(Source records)

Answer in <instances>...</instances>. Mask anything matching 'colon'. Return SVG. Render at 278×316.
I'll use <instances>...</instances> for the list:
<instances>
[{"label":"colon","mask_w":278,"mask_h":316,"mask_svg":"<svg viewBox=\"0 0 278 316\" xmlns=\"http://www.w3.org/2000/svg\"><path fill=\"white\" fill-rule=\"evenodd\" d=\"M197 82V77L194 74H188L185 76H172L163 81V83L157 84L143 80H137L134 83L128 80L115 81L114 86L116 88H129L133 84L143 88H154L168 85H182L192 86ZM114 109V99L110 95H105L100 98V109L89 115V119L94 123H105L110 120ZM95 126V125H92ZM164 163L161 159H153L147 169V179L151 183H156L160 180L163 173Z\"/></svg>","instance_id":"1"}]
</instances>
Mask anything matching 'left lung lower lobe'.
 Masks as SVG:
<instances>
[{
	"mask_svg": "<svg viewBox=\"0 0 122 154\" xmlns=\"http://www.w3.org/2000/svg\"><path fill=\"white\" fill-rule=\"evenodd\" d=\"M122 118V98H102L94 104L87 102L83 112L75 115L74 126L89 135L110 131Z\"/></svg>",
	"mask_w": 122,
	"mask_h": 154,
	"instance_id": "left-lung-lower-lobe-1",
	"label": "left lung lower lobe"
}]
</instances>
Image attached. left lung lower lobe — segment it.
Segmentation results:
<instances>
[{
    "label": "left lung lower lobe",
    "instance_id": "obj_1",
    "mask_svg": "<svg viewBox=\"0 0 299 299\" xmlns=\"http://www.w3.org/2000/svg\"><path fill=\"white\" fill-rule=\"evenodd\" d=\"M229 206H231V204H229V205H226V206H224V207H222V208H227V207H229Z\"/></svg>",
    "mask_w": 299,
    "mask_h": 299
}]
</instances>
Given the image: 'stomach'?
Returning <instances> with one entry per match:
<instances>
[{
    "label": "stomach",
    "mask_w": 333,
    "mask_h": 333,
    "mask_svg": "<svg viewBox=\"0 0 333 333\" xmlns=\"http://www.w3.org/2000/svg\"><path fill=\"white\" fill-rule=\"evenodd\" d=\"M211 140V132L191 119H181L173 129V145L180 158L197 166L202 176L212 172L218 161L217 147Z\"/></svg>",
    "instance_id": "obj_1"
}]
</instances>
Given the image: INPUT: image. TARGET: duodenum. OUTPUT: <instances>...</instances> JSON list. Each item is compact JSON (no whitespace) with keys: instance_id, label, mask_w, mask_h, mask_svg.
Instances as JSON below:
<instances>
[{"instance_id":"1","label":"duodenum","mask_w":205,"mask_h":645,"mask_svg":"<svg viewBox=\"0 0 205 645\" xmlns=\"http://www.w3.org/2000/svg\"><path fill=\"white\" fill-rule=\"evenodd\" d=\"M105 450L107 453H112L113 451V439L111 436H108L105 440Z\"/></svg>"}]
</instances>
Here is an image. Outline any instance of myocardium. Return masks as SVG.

==

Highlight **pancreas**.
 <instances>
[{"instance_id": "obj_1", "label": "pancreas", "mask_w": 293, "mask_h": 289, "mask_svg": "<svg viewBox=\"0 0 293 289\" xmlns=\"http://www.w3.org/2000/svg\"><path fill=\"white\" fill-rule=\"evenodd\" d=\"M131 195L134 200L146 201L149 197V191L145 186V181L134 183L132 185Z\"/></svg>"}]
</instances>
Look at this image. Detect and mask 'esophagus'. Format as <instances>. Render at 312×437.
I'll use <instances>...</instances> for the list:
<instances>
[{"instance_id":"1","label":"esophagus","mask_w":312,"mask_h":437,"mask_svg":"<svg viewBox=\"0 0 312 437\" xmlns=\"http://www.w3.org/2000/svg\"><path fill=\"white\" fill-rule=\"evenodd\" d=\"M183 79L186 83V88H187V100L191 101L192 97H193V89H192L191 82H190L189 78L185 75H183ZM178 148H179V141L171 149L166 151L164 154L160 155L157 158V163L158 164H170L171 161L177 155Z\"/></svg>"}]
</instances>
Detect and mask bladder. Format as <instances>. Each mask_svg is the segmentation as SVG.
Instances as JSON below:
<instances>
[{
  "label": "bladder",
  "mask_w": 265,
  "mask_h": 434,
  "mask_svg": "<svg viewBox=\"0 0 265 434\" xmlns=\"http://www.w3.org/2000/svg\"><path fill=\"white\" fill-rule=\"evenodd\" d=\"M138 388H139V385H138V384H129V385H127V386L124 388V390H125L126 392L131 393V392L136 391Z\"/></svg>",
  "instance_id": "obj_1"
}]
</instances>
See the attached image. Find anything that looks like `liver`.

> **Work instruction**
Using the records above, set down exactly the lines from the one with "Look at this" through the one with "See the attached", inclusive, and nothing more.

> **Reply to the exercise**
Look at this image. Detect and mask 'esophagus'. Format as <instances>. Render at 312×437.
I'll use <instances>...</instances> for the list:
<instances>
[{"instance_id":"1","label":"esophagus","mask_w":312,"mask_h":437,"mask_svg":"<svg viewBox=\"0 0 312 437\" xmlns=\"http://www.w3.org/2000/svg\"><path fill=\"white\" fill-rule=\"evenodd\" d=\"M183 79L186 83V88H187V100L191 101L192 97H193V89H192L191 82H190L189 78L185 75H183ZM178 148H179V141L171 149L166 151L164 154L160 155L157 158V163L158 164H170L171 161L177 155Z\"/></svg>"}]
</instances>
Detect and mask bladder. Format as <instances>. Each mask_svg is the segmentation as SVG.
Instances as JSON below:
<instances>
[{
  "label": "bladder",
  "mask_w": 265,
  "mask_h": 434,
  "mask_svg": "<svg viewBox=\"0 0 265 434\" xmlns=\"http://www.w3.org/2000/svg\"><path fill=\"white\" fill-rule=\"evenodd\" d=\"M138 388H139V385H138V384H129V385H127V386L124 388V390H125L126 392L131 393V392L136 391Z\"/></svg>",
  "instance_id": "obj_1"
}]
</instances>
See the attached image. Find anything that looks like `liver`.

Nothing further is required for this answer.